FDA WARNING_LETTER - Caldwell Animal Hospital - August 14, 2013

An FDA investigation conducted on August 12-14, 2013, at Caldwell Animal Hospital, identified significant violations related to the extralabel use of drugs in veterinary practice. The practice used the human drug, Gentak (gentamicin sulfate) Ophthalmic Ointment USP, 0.3%, extralabelly to treat an eye infection in a beef cow. This action rendered the drug unsafe and adulterated under Sections 512(a)(1) and 501(a)(5) of the Federal Food, Drug, and Cosmetic Act (the Act), respectively, due to non-compliance with 21 CFR Part 530, which governs Extralabel Drug Use in Animals. Consequently, the treated animal was offered for sale for slaughter as food, making it adulterated under Section 402(a)(2)(C)(ii) of the Act.
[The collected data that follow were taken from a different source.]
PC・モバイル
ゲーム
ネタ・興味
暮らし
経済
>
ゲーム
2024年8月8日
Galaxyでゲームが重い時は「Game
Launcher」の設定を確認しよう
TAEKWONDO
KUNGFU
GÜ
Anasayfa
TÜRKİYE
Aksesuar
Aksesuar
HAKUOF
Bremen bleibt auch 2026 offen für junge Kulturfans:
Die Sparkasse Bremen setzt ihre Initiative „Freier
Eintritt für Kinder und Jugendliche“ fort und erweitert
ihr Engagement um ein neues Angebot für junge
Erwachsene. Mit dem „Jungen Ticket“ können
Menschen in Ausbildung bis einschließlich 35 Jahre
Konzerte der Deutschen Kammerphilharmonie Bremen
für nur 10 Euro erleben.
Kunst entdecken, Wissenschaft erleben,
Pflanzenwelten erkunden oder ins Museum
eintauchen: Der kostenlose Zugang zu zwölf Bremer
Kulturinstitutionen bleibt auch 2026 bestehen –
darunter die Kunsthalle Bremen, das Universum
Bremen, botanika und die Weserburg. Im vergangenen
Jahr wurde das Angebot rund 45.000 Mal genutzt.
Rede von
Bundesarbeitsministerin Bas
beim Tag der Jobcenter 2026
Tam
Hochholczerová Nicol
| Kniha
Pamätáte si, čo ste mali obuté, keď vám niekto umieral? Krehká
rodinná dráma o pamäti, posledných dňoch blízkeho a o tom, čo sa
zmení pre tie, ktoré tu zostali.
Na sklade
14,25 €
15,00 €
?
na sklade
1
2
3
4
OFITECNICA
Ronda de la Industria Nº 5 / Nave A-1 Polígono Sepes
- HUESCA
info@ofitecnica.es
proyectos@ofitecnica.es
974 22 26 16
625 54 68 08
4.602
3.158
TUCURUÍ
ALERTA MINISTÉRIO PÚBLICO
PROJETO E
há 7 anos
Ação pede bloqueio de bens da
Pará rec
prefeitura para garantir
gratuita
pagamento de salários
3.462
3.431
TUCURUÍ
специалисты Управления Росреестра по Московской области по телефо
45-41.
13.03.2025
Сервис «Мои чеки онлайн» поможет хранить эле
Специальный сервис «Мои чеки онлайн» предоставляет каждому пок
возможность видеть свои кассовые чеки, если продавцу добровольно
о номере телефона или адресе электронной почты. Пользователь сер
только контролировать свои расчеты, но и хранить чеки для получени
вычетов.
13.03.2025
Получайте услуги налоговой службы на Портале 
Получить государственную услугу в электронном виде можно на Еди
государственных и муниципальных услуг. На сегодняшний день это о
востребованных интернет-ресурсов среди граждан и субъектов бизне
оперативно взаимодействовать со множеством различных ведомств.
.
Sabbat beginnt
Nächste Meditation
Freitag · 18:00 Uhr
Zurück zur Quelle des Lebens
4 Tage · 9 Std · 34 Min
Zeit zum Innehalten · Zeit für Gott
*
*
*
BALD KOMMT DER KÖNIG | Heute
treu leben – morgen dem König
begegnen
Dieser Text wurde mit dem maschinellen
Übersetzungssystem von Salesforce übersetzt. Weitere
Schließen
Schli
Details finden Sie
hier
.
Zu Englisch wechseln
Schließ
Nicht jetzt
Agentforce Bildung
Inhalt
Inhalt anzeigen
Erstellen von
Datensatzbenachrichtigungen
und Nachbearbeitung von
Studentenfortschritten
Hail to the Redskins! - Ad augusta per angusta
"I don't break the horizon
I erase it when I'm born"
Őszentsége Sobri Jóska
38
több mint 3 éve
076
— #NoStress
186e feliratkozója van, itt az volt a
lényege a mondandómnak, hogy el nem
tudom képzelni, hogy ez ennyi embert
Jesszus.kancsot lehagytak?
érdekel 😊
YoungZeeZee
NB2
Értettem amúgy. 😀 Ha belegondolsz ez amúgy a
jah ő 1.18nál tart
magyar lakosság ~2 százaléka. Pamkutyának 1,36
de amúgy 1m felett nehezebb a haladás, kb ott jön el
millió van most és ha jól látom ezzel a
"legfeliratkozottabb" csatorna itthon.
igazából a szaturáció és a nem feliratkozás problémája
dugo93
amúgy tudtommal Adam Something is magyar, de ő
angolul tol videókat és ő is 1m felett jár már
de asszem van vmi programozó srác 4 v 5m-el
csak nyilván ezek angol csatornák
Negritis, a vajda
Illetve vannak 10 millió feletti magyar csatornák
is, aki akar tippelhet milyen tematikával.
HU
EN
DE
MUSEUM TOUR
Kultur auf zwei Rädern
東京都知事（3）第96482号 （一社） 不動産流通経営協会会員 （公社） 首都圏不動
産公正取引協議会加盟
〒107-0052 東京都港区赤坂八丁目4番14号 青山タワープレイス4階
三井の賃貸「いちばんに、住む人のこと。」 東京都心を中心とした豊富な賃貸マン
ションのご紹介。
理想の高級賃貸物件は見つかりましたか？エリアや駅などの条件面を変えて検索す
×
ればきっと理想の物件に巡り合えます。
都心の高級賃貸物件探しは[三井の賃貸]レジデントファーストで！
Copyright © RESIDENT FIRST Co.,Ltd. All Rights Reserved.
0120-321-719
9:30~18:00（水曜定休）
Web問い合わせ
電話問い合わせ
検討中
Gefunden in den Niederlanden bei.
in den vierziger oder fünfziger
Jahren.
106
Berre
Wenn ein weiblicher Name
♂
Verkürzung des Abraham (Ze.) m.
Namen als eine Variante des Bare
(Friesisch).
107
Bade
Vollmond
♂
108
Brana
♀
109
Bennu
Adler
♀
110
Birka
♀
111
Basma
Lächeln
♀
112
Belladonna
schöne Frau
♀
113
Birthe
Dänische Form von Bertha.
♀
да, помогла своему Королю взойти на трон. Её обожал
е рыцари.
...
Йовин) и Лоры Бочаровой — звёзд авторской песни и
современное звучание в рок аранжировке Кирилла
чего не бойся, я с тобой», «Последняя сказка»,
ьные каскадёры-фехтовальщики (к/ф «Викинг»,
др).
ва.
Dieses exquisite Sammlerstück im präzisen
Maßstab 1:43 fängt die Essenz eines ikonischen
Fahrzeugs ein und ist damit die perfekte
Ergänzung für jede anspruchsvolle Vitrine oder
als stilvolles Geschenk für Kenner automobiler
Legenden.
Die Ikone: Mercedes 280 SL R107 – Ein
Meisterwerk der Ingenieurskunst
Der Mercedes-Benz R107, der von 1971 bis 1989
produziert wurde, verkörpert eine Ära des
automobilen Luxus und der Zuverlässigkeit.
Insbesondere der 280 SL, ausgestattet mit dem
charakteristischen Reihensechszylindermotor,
Specifically, the practice failed to comply with 21 CFR 530.20(a)(2)(ii) by not establishing an extended withdrawal period for edible products and with 21 CFR 530.20(a)(2)(iv) by not ensuring withdrawal timeframes were met to prevent illegal drug residues. The FDA requires prompt corrective action and a written response within 15 working days detailing steps taken to correct these violations and prevent recurrence, warning of potential regulatory actions like seizure or injunction if not addressed.